Seeing as it's the 10th Anniversary of derelictplaces.co.uk, I decided I'd finally set aside some time to post something new 

Being a Londoner, I couldn't believe it when, back in January, a friend told me about a derelict part of a live hospital in London. Fast forward a couple of weeks and we went to take a look one evening, finding no obvious way in. Another week later, we returned and we were pleasantly surprised with what we found! I went back for another visit a couple of weeks later with another friend who doesn't normally explore.
Asbestos warnings are everywhere, and on our first visit we heard security come in to the building with an asbestos surveyor, we hid behind a door for 10 minutes for them to move to another part of the building and we quickly finished off the remainder of that area and left.

This building is part of the St Thomas's Hospital Medical School, the derelict part seems to be in 2 seperate states of decay, although I am not sure when each part closed, it is almost certain that this part was not needed after a merger of medical schools. 

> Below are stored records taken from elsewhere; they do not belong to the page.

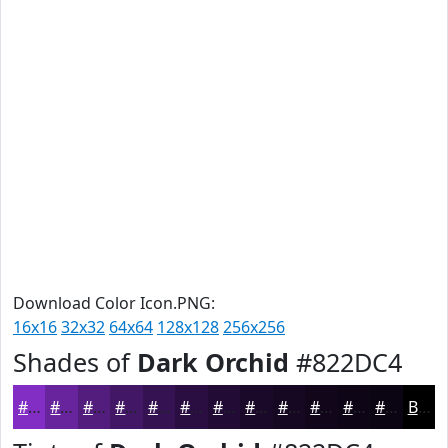
Download Color Icon.PNG:
16x16
32x32
64x64
128x128
256x256
Shades of
Dark Orchid
#822DC4
#822DC4
#68249D
#531D7E
#421765
#351251
#2A0E41
#220B34
#1B092A
#160722
#12061B
#0E0516
#0B0412
Black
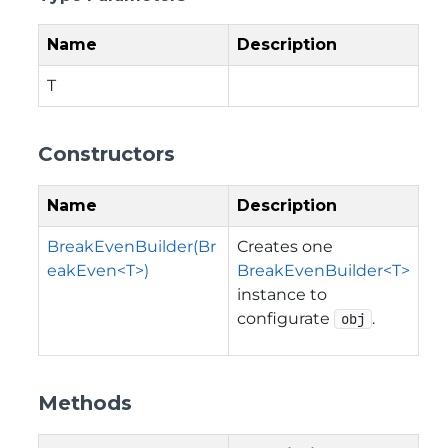
Name
Description
T
Constructors
Name
Description
BreakEvenBuilder(Br
Creates one
eakEven<T>)
BreakEvenBuilder<T>
instance to
configurate
.
obj
Methods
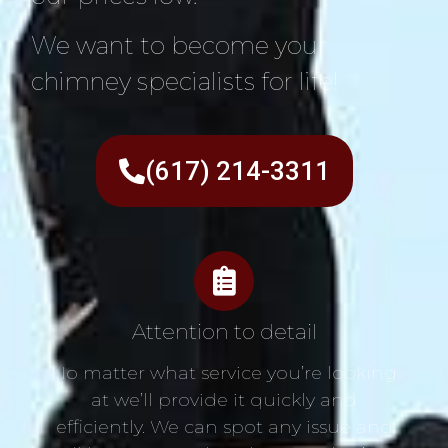
We want to become your
chimney specialists for life!
(617) 214-3311
Attention to detail
No matter what service you’re looking
at we’ll provide it quickly and
efficiently. We can spot any issue and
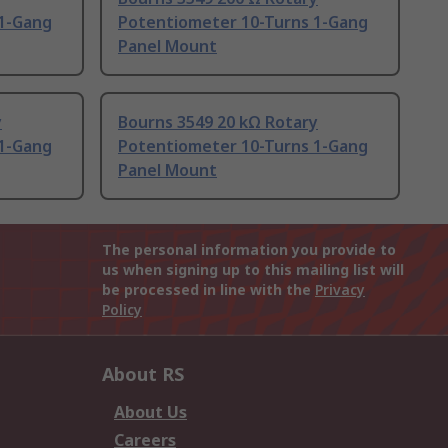
 1-Gang
Potentiometer 10-Turns 1-Gang
Panel Mount
y
Bourns 3549 20 kΩ Rotary
 1-Gang
Potentiometer 10-Turns 1-Gang
Panel Mount
The personal information you provide to
us when signing up to this mailing list will
be processed in line with the
Privacy
Policy
About RS
About Us
Careers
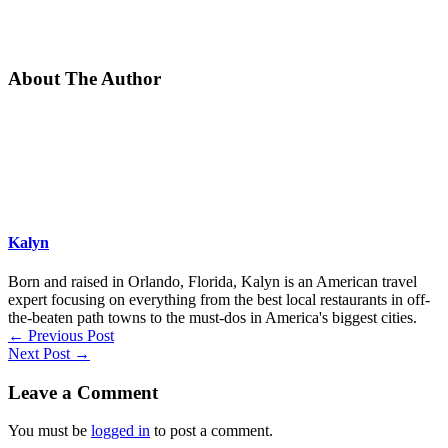
About The Author
Kalyn
Born and raised in Orlando, Florida, Kalyn is an American travel
expert focusing on everything from the best local restaurants in off-
the-beaten path towns to the must-dos in America's biggest cities.
←
Previous Post
Next Post
→
Leave a Comment
You must be
logged in
to post a comment.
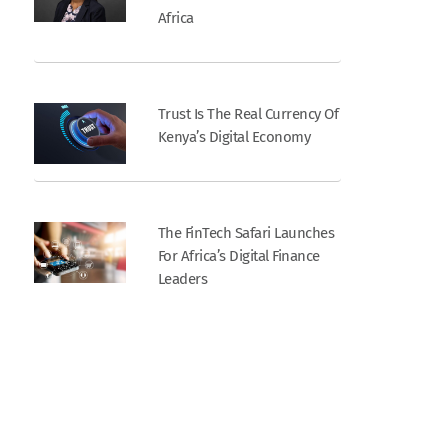
Africa
Trust Is The Real Currency Of
Kenya’s Digital Economy
The FinTech Safari Launches
For Africa’s Digital Finance
Leaders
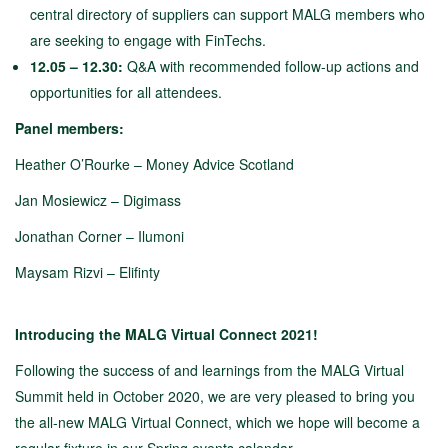
central directory of suppliers can support MALG members who
are seeking to engage with FinTechs.
12.05 – 12.30:
Q&A with recommended follow-up actions and
opportunities for all attendees.
Panel members:
Heather O’Rourke – Money Advice Scotland
Jan Mosiewicz – Digimass
Jonathan Corner – Ilumoni
Maysam Rizvi – Elifinty
Introducing the MALG Virtual Connect 2021!
Following the success of and learnings from the MALG Virtual
Summit held in October 2020, we are very pleased to bring you
the all-new MALG Virtual Connect, which we hope will become a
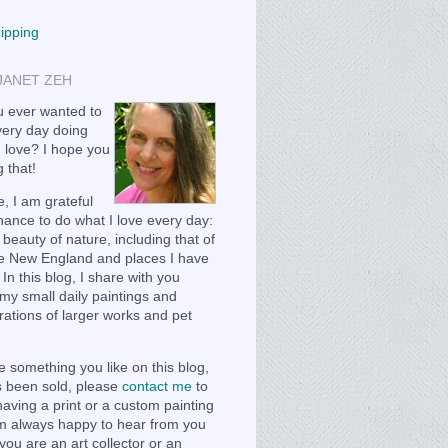
hipping
JANET ZEH
 ever wanted to
ery day doing
 love? I hope you
 that!
, I am grateful
chance to do what I love every day:
 beauty of nature, including that of
e New England and places I have
 In this blog, I share with you
my small daily paintings and
ations of larger works and pet
e something you like on this blog,
as been sold, please
contact me
to
having a print or a custom painting
m always happy to hear from you
you are an art collector or an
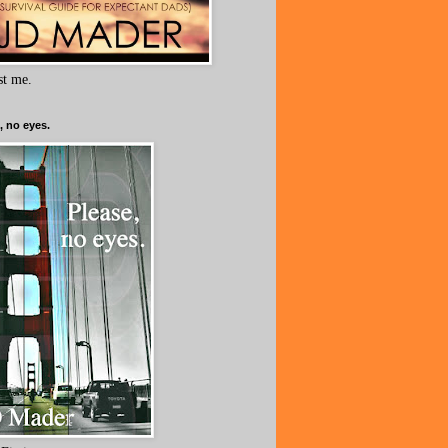
ust me.
, no eyes.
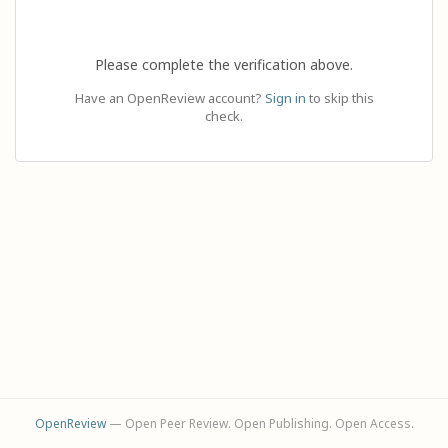
Please complete the verification above.
Have an OpenReview account?
Sign in
to skip this
check.
OpenReview
— Open Peer Review. Open Publishing. Open Access.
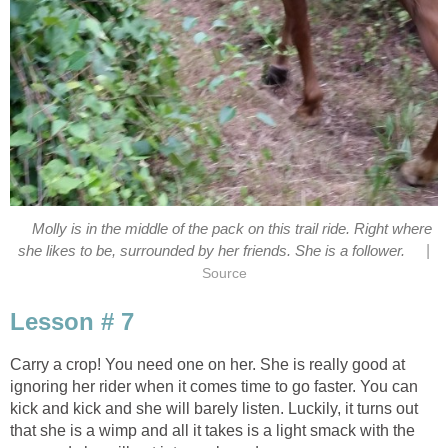
Molly is in the middle of the pack on this trail ride. Right where
|
she likes to be, surrounded by her friends. She is a follower.
Source
Lesson # 7
Carry a crop! You need one on her. She is really good at
ignoring her rider when it comes time to go faster. You can
kick and kick and she will barely listen. Luckily, it turns out
that she is a wimp and all it takes is a light smack with the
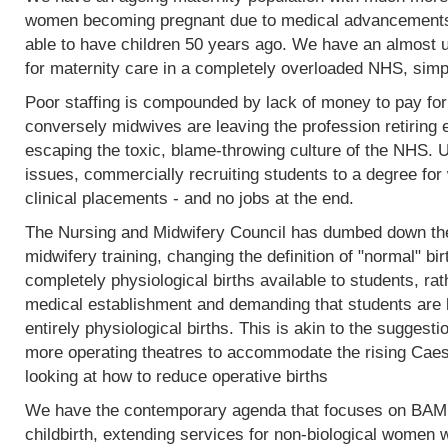
women becoming pregnant due to medical advancements
able to have children 50 years ago. We have an almost 
for maternity care in a completely overloaded NHS, simp
Poor staffing is compounded by lack of money to pay fo
conversely midwives are leaving the profession retiring 
escaping the toxic, blame-throwing culture of the NHS. Un
issues, commercially recruiting students to a degree for 
clinical placements - and no jobs at the end.
The Nursing and Midwifery Council has dumbed down the 
midwifery training, changing the definition of "normal" birt
completely physiological births available to students, rat
medical establishment and demanding that students are l
entirely physiological births. This is akin to the sugges
more operating theatres to accommodate the rising Caesa
looking at how to reduce operative births
We have the contemporary agenda that focuses on BAME
childbirth, extending services for non-biological women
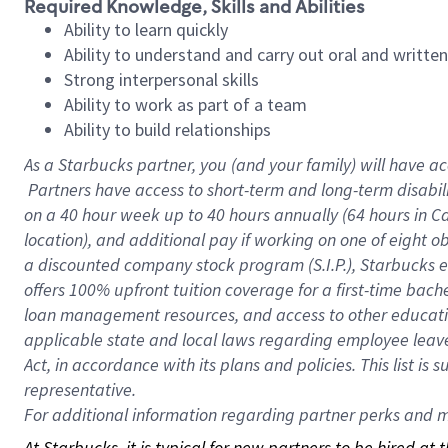
Required Knowledge, Skills and Abilities
Ability to learn quickly
Ability to understand and carry out oral and writte
Strong interpersonal skills
Ability to work as part of a team
Ability to build relationships
As a Starbucks
partner, you (and your family) will have ac
Partners have access to short-term and long-term disabil
on a
40 hour
week up to
40 hours
annually (
64 hours
in Ca
location), and additional pay if working on one of eight o
a discounted company stock program (S.I.P.), Starbucks e
offers 100% upfront tuition coverage for a first-time bac
loan management resources, and access to other educatio
applicable state and local laws regarding employee leave 
Act, in accordance with its plans and policies. This list 
representative.
For
additional information regarding partner perks and mo
At Starbucks, it is typical for new partners to be hired at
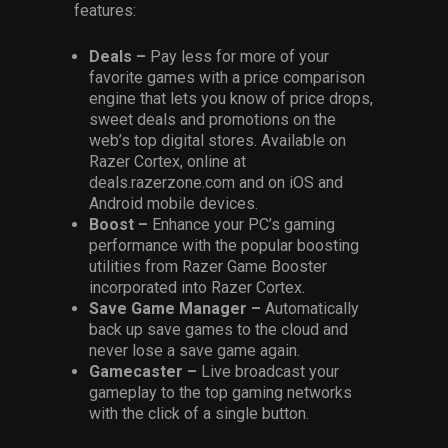
features:
Deals –
Pay less for more of your
favorite games with a price comparison
engine that lets you know of price drops,
sweet deals and promotions on the
web’s top digital stores. Available on
Razer Cortex, online at
deals.razerzone.com and on iOS and
Android mobile devices.
Boost –
Enhance your PC’s gaming
performance with the popular boosting
utilities from Razer Game Booster
incorporated into Razer Cortex.
Save Game Manager –
Automatically
back up save games to the cloud and
never lose a save game again.
Gamecaster –
Live broadcast your
gameplay to the top gaming networks
with the click of a single button.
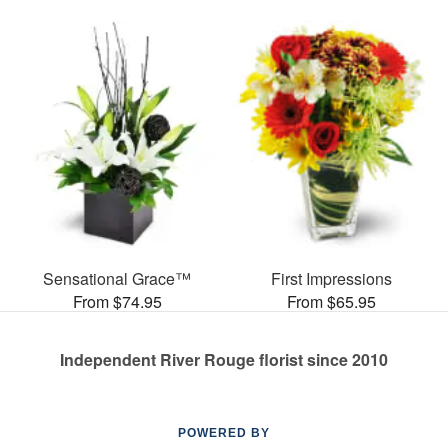
Sensational Grace™
First Impressions
From $74.95
From $65.95
Independent River Rouge florist since 2010
POWERED BY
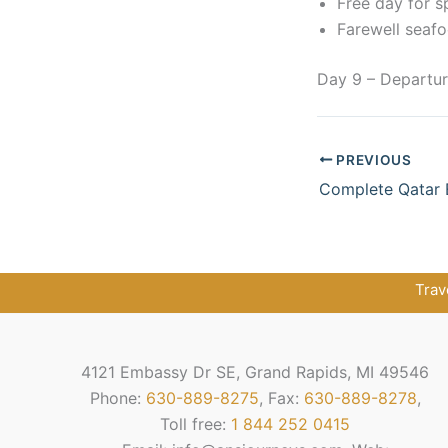
Free day for s
Farewell seafo
Day 9 – Departu
PREVIOUS
Complete Qatar 
Trav
4121 Embassy Dr SE, Grand Rapids, MI 49546
Phone:
630-889-8275
, Fax:
630-889-8278
,
Toll free:
1 844 252 0415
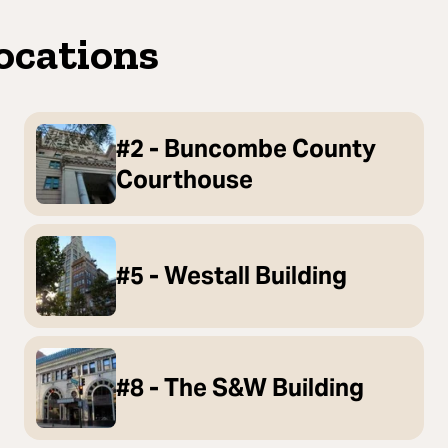
ocations
#2 - Buncombe County
Courthouse
#5 - Westall Building
#8 - The S&W Building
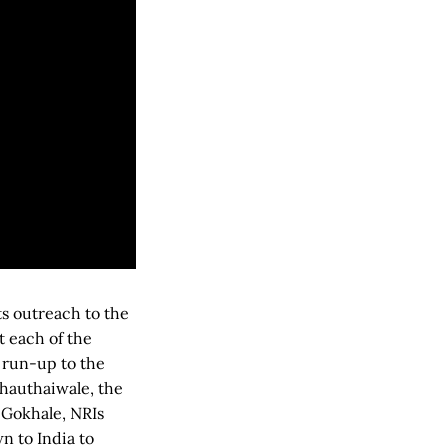
ts outreach to the
t each of the
 run-up to the
Chauthaiwale, the
. Gokhale, NRIs
n to India to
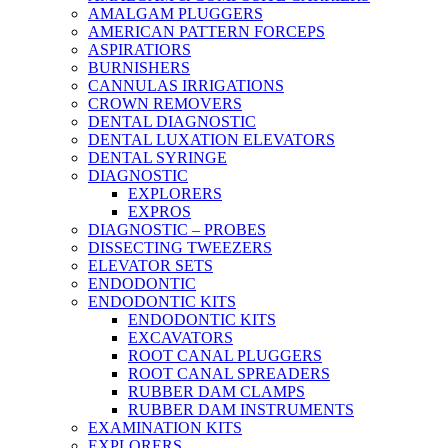
AMALGAM PLUGGERS
AMERICAN PATTERN FORCEPS
ASPIRATIORS
BURNISHERS
CANNULAS IRRIGATIONS
CROWN REMOVERS
DENTAL DIAGNOSTIC
DENTAL LUXATION ELEVATORS
DENTAL SYRINGE
DIAGNOSTIC
EXPLORERS
EXPROS
DIAGNOSTIC – PROBES
DISSECTING TWEEZERS
ELEVATOR SETS
ENDODONTIC
ENDODONTIC KITS
ENDODONTIC KITS
EXCAVATORS
ROOT CANAL PLUGGERS
ROOT CANAL SPREADERS
RUBBER DAM CLAMPS
RUBBER DAM INSTRUMENTS
EXAMINATION KITS
EXPLORERS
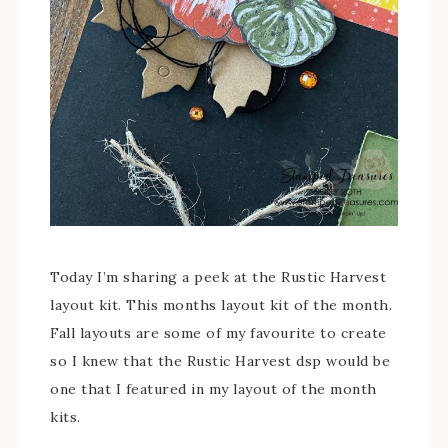
Today I’m sharing a peek at the Rustic Harvest
layout kit. This months layout kit of the month.
Fall layouts are some of my favourite to create
so I knew that the Rustic Harvest dsp would be
one that I featured in my layout of the month
kits.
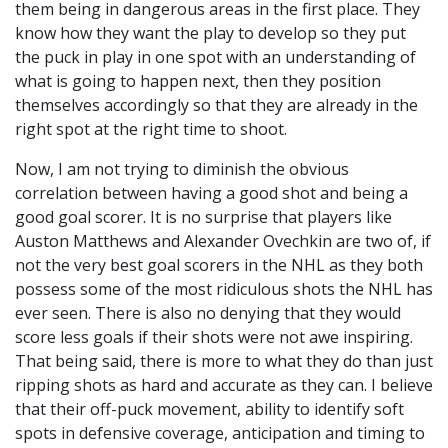
them being in dangerous areas in the first place. They
know how they want the play to develop so they put
the puck in play in one spot with an understanding of
what is going to happen next, then they position
themselves accordingly so that they are already in the
right spot at the right time to shoot.
Now, I am not trying to diminish the obvious
correlation between having a good shot and being a
good goal scorer. It is no surprise that players like
Auston Matthews and Alexander Ovechkin are two of, if
not the very best goal scorers in the NHL as they both
possess some of the most ridiculous shots the NHL has
ever seen. There is also no denying that they would
score less goals if their shots were not awe inspiring.
That being said, there is more to what they do than just
ripping shots as hard and accurate as they can. I believe
that their off-puck movement, ability to identify soft
spots in defensive coverage, anticipation and timing to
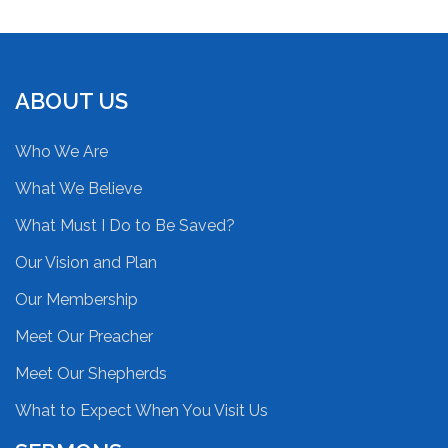
ABOUT US
Who We Are
What We Believe
What Must I Do to Be Saved?
Our Vision and Plan
Our Membership
Meet Our Preacher
Meet Our Shepherds
What to Expect When You Visit Us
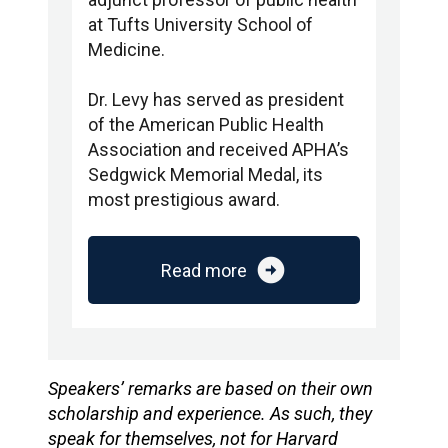
at Tufts University School of
Medicine.
Dr. Levy has served as president
of the American Public Health
Association and received APHA’s
Sedgwick Memorial Medal, its
most prestigious award.
arrow_circle_right
Read more
Speakers’ remarks are based on their own
scholarship and experience. As such, they
speak for themselves, not for Harvard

I have limited my post to 20 photos, there is an awful lot to see here, including animal testing cages, laboratories, lecture halls, human/rat and other animal organ samples, peely paint, staircases, rooftop views from the tower and general hospital derp porn.

The approach







































































Human? bone marrow





Human thymus
Inside the packets, they were small pieces encased in wax.
The thymus is a gland that makes up the immune system, it is only used up until puberty and it is then gradually replaced by fat. It plays a great role in protecting your body from autoimmunity.
Fun fact: Calf/Lamb thymus is eaten as a dish called Throat Sweetbread





More human thymus, and bladder wall










We made our way up ladders in the pitch black to get to the top of the tower


----------



## HughieD (May 15, 2015)

As always Mr Dan..top notch stuff,


----------



## perjury saint (May 15, 2015)

*DAMN!!! Best pics ive seen of the place... NICE!! *


----------



## DirtyJigsaw (May 16, 2015)

Fantastic MrDan  Shame I couldn't make it when you went. Nice write up too


----------



## flyboys90 (May 16, 2015)

Cracking report and images.


----------



## LittleOz (May 16, 2015)

Looks real good that Dan, lots more to see than I expected.


----------



## krela (May 16, 2015)

Thanks Dan, made me smile to finally see this on here.


----------



## staticnomad (May 16, 2015)

What a superb place!


----------



## trainman (May 16, 2015)

really great pictures


----------



## The Wombat (May 16, 2015)

Dam fine shots Mr Dan!
Bet this was a challenging site, but it looks very worth it


----------



## Conrad (May 16, 2015)

It's insane that something like that exits not only in a live hospital but also in such a central location. Nice to see, well captured aswell.


----------



## Nellypurple (May 18, 2015)

Wow my first job when I left school was in that place. I loved animals and I thought an 'animal technician' was going to be my dream job. I was looking after the breeding program for animal experimentation!


----------



## UrbanX (May 18, 2015)

Wow!! Hat's off to ya, this has to be one of the top posts this year. Stunning location, and stunning photos. 
Thanks for sharing


----------



## MrDan (May 18, 2015)

Krela, what do you mean? 



Nellypurple said:


> Wow my first job when I left school was in that place. I loved animals and I thought an 'animal technician' was going to be my dream job. I was looking after the breeding program for animal experimentation!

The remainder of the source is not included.